* AIM OF THE EXERCISE: How many lines below contain the string "that"? Reply with the figure and no further words.

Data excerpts
"""
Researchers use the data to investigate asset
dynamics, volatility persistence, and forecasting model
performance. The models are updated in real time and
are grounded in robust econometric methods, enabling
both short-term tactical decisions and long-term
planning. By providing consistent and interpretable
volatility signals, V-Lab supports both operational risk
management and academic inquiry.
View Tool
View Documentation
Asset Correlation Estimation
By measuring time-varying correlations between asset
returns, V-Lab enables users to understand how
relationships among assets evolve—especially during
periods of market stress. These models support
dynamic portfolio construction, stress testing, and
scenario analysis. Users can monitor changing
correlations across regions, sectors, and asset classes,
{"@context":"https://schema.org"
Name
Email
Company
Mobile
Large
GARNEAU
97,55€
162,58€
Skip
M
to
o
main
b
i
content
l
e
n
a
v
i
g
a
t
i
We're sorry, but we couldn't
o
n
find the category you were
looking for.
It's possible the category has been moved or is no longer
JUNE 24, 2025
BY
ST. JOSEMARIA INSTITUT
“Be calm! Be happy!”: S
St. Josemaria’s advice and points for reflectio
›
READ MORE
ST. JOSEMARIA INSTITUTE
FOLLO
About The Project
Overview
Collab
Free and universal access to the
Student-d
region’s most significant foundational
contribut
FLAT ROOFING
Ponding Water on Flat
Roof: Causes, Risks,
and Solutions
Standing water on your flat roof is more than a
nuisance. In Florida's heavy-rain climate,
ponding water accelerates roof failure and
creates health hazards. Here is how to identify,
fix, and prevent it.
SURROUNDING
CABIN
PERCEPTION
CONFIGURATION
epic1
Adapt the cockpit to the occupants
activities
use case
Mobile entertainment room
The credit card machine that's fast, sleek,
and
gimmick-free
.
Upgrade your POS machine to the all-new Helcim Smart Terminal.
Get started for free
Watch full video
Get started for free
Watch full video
"""
"""
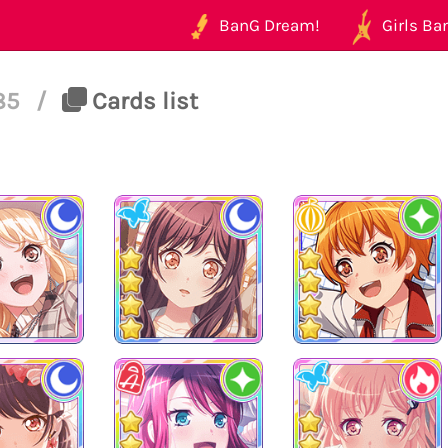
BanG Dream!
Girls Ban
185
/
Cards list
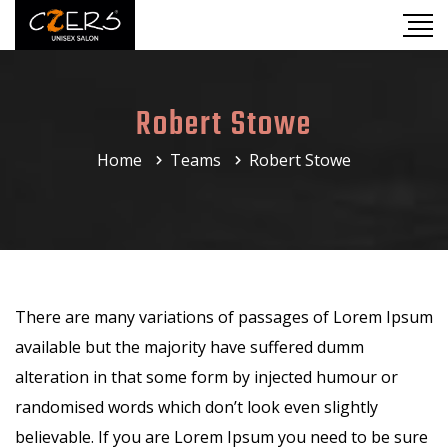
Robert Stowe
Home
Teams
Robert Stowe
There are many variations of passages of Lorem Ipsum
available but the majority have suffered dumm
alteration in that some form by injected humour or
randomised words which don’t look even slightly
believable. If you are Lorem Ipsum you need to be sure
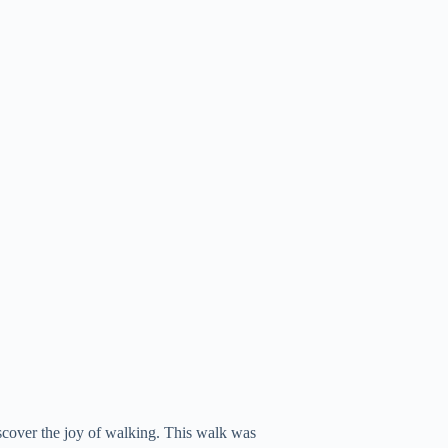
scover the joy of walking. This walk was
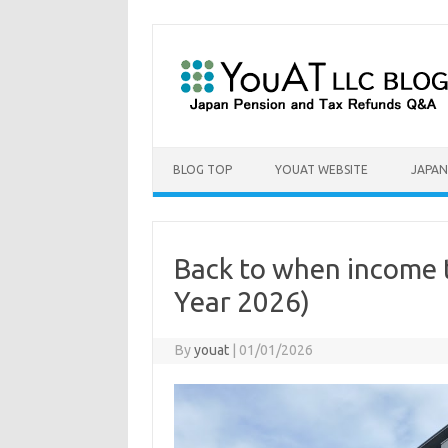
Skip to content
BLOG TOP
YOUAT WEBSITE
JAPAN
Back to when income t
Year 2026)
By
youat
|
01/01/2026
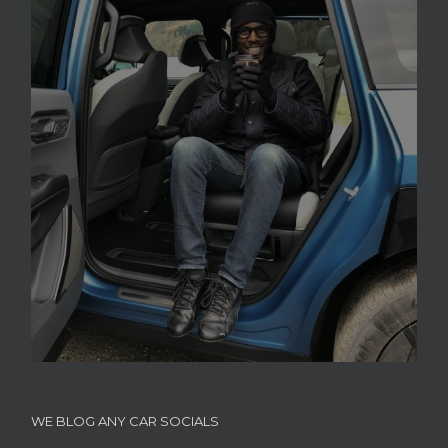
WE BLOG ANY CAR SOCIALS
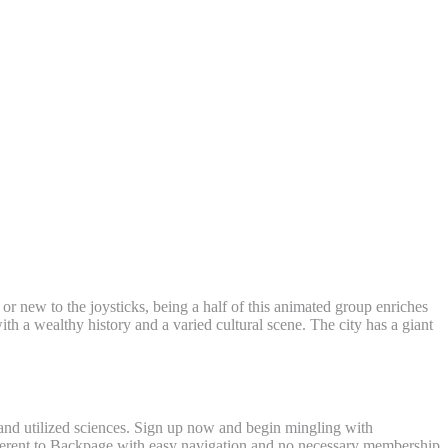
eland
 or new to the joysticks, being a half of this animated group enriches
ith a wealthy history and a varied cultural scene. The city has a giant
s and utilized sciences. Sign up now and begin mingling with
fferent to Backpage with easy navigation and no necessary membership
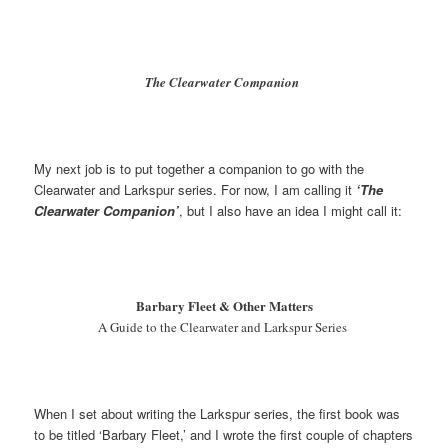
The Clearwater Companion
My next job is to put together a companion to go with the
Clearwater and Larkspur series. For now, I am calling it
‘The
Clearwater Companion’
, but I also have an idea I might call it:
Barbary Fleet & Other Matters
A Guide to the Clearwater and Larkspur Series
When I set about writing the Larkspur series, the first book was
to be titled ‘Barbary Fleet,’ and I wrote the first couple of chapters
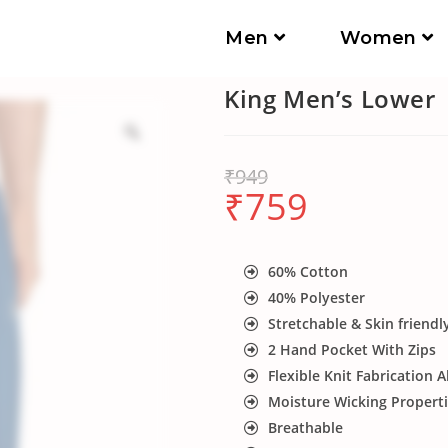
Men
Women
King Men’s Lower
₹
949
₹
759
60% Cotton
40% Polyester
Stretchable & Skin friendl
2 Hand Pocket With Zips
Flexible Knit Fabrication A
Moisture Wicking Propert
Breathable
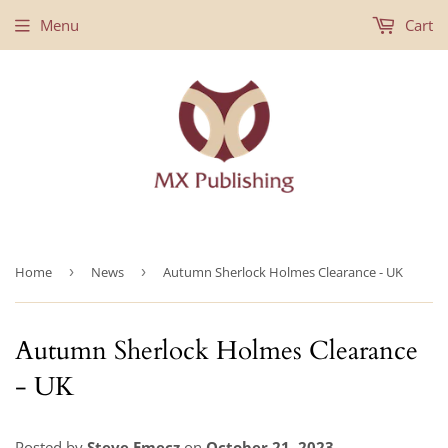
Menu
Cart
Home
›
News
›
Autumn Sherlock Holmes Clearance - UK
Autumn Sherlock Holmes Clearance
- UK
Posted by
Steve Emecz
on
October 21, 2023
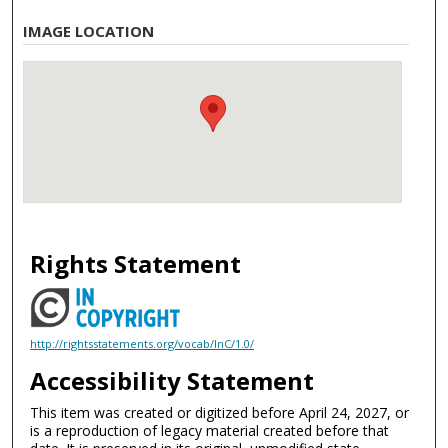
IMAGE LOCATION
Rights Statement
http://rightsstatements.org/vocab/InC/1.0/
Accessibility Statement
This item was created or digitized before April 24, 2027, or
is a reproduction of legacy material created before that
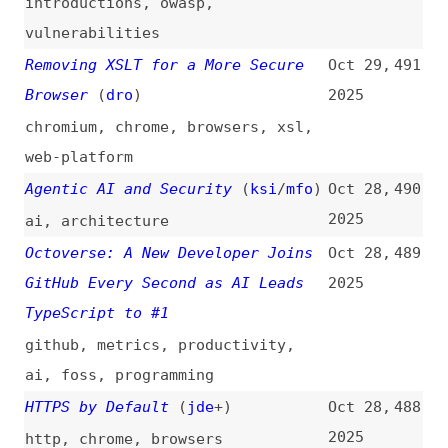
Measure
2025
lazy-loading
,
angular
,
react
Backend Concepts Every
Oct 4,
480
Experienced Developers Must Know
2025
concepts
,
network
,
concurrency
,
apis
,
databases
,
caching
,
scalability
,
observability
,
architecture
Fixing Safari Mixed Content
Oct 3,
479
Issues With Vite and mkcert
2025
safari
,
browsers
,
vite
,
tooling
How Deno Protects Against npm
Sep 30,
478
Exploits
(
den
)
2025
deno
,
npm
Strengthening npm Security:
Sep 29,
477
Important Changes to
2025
"""
"""
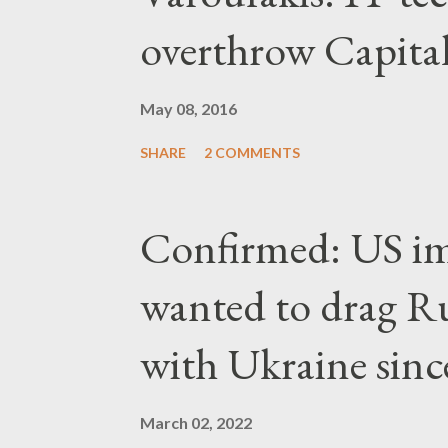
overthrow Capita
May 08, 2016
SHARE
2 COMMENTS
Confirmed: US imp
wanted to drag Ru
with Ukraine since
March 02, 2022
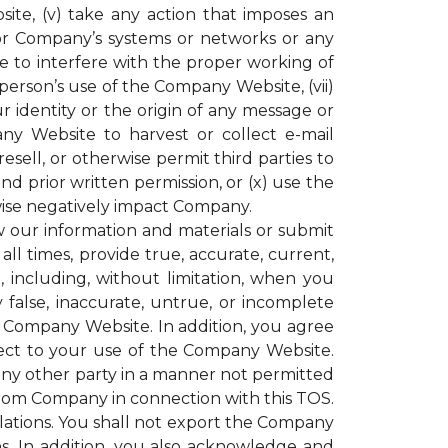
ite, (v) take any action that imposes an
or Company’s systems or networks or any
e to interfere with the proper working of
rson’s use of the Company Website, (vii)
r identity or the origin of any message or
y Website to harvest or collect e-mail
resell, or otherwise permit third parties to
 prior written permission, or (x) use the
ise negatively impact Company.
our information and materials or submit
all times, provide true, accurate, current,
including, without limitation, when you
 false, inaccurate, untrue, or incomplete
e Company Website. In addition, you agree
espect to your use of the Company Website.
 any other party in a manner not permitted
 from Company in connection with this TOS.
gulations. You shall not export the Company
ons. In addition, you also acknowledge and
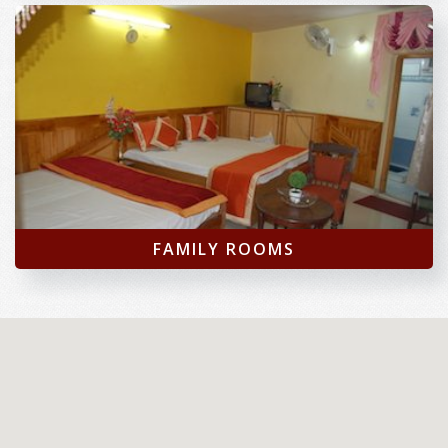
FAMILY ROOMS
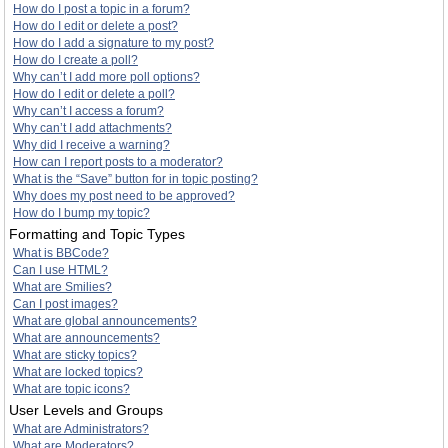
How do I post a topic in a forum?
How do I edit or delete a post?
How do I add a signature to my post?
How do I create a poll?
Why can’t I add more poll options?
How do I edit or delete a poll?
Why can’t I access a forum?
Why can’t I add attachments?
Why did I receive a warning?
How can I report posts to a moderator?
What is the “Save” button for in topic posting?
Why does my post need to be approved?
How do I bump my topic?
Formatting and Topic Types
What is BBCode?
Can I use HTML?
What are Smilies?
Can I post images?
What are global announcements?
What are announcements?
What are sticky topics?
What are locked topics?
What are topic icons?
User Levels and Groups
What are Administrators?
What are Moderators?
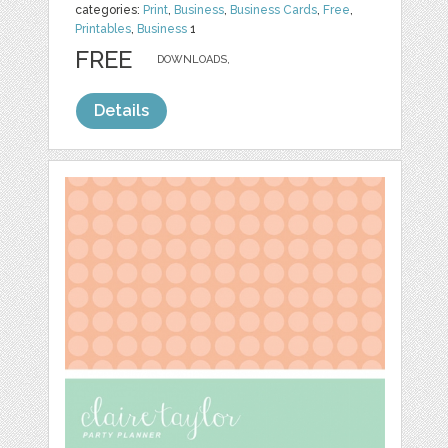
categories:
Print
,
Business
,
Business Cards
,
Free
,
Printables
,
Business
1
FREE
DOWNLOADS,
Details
"""
* ANSWER FOR THIS EXERCISE: 4